The thing is that without Ethernet, you won't be able to upgrade firmware or factory reset it should you ever need do to that.

Do you know anyone who could loan or let you use their router just for elimination purposes ?


----------



## TheCyberMan

It could be the router but testing the computers on another router if possible using the ethernet connection is what i would do as it may confirm what you suspect or indicate there ,may be a problem with the computers Lan ports.

Please let us know the outcome.


----------



## kiowa25

Just had the internet company by and swapped router for a brand new one (same model), no dice.
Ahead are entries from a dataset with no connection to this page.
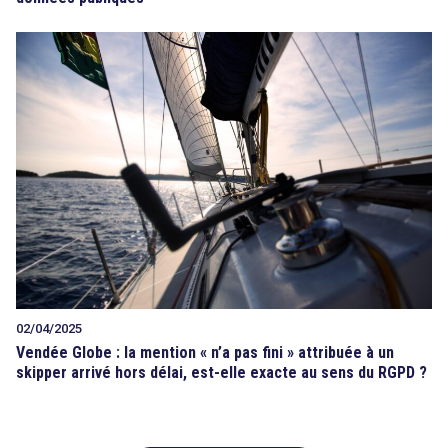
02/04/2025
Vendée Globe : la mention « n’a pas fini » attribuée à un
skipper arrivé hors délai, est-elle exacte au sens du RGPD ?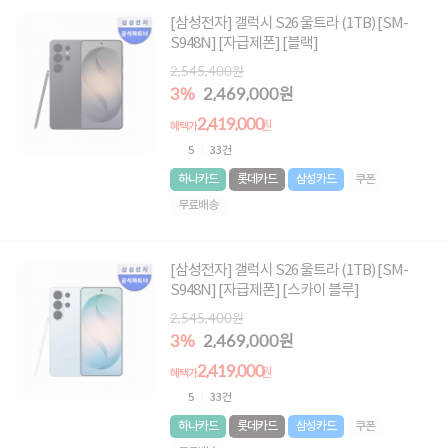
[삼성전자] 갤럭시 S26 울트라 (1TB) [SM-
S948N] [자급제폰] [블랙]
2,545,400원
3%
2,469,000원
2,419,000
원
혜택가
5
33건
하나카드
롯데카드
삼성카드
쿠폰
무료배송
[삼성전자] 갤럭시 S26 울트라 (1TB) [SM-
S948N] [자급제폰] [스카이 블루]
2,545,400원
3%
2,469,000원
2,419,000
원
혜택가
5
33건
하나카드
롯데카드
삼성카드
쿠폰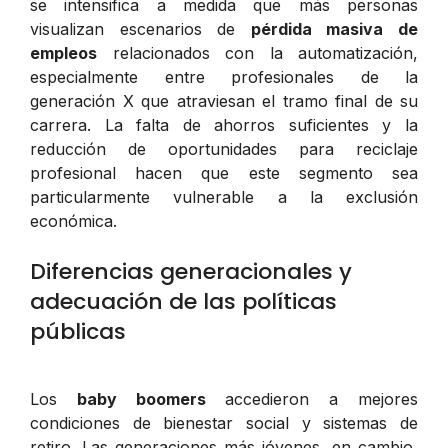
se intensifica a medida que más personas
visualizan escenarios de
pérdida masiva de
empleos
relacionados con la automatización,
especialmente entre profesionales de la
generación X que atraviesan el tramo final de su
carrera. La falta de ahorros suficientes y la
reducción de oportunidades para reciclaje
profesional hacen que este segmento sea
particularmente vulnerable a la exclusión
económica.
Diferencias generacionales y
adecuación de las políticas
públicas
Los
baby boomers
accedieron a mejores
condiciones de bienestar social y sistemas de
retiro. Las generaciones más jóvenes, en cambio,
The tech guy himself told me that it's got to be a problem with my computer and it's out of their hands.

Is there any way to determine for sure if a LAN port itself is spoilt?


----------



## TheCyberMan

I think you have the answer to your question probably something physical wrong so no software will cure it. You have tried it on another router and it is still the same.
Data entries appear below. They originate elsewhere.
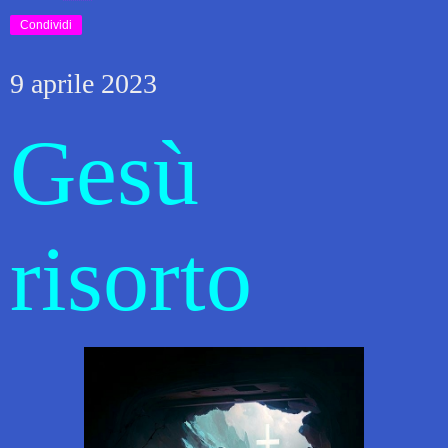
Condividi
9 aprile 2023
Gesù
risorto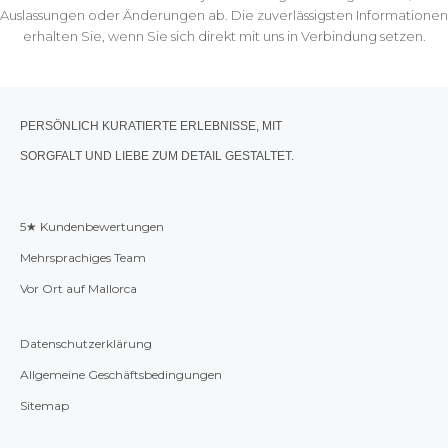
Auslassungen oder Änderungen ab. Die zuverlässigsten Informationen
erhalten Sie, wenn Sie sich direkt mit uns in Verbindung setzen.
PERSÖNLICH KURATIERTE ERLEBNISSE, MIT
SORGFALT UND LIEBE ZUM DETAIL GESTALTET.
5★ Kundenbewertungen
Mehrsprachiges Team
Vor Ort auf Mallorca
Datenschutzerklärung
Allgemeine Geschäftsbedingungen
Sitemap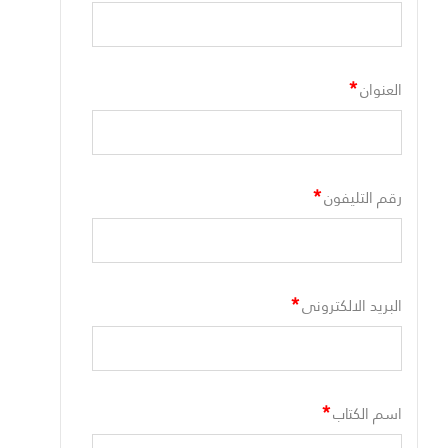
*
العنوان
*
رقم التليفون
*
البريد الالكترونى
*
اسم الكتاب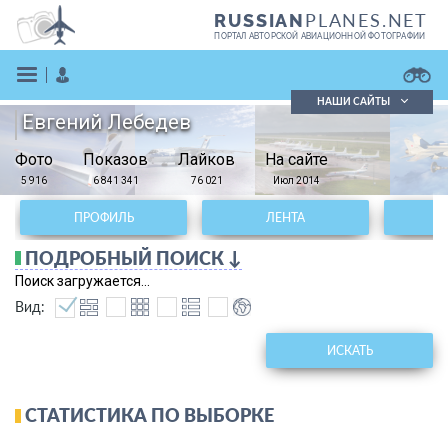
PLANES.NET
RUSSIAN
ПОРТАЛ АВТОРСКОЙ АВИАЦИОННОЙ ФОТОГРАФИИ
НАШИ САЙТЫ
Евгений Лебедев
Поиск фотографий
Фото
Показов
Поиск в реестре
Лайков
На сайте
Кратко
Подробно
5 916
6 841 341
76 021
Июл 2014
ВОЙТИ
ПРОФИЛЬ
ЛЕНТА
ПОДРОБНЫЙ ПОИСК ↓
Поиск загружается...
Вид:
ИСКАТЬ
ЗАРЕГИСТРИРОВАТЬСЯ
СТАТИСТИКА ПО ВЫБОРКЕ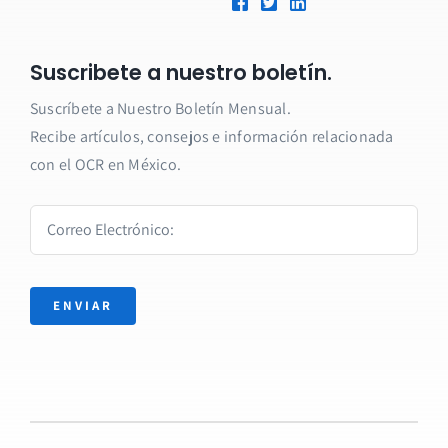
Suscribete a nuestro boletín.
Suscríbete a Nuestro Boletín Mensual.
Recibe artículos, consejos e información relacionada
con el OCR en México.
ENVIAR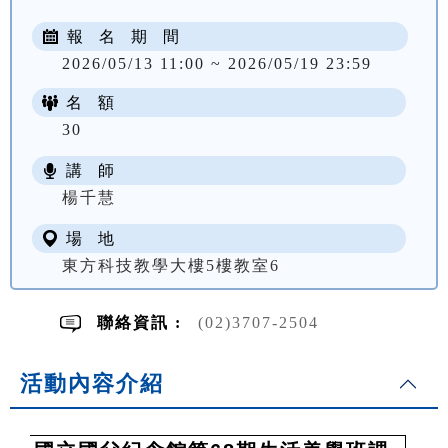
報 名 期 間
2026/05/13 11:00 ~ 2026/05/19 23:59
名 額
30
講 師
NT$ 2200
楊千慧
場 地
東方科技教學大樓5樓教室6
聯絡資訊 :
(02)3707-2504
活動內容介紹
The only things we will try is to open a cmd prompt by right clicking and choosing run as administrator and type:

*netsh int ip reset reset.log *press enter
*netsh int ipv6 reset reset.log *press enter
*netsh winsock reset catalog *press enter
*ipconfig /flushdns *press enter and restart pc

Please verify that all your Network Services are Started.
Click on Start, type services.msc then press enter.

• COM+ Event System (for WZC issues)
• Computer Browser
• DHCP Client
• DNS Client
• Network Connections
• Network Location Awareness
• Remote Procedure Call (RPC)
• Server
• TCP/IP Netbios helper
• Wired Autoconfig is set to manual.(ethernet connections only)
• Wireless Zero Configuration ( XP wireless configurations only)
• WLAN AutoConfig ( Vista/7 wireless configurations only)
• Workstation


----------



## kiowa25

Sorry for my ignorance, but what do the above-mentioned steps do?


----------



## TheCyberMan

First set resets the TCP stack to defaults and resets winsock files to default that the computer uses to help programs communicate with TCP and clears the dns cache.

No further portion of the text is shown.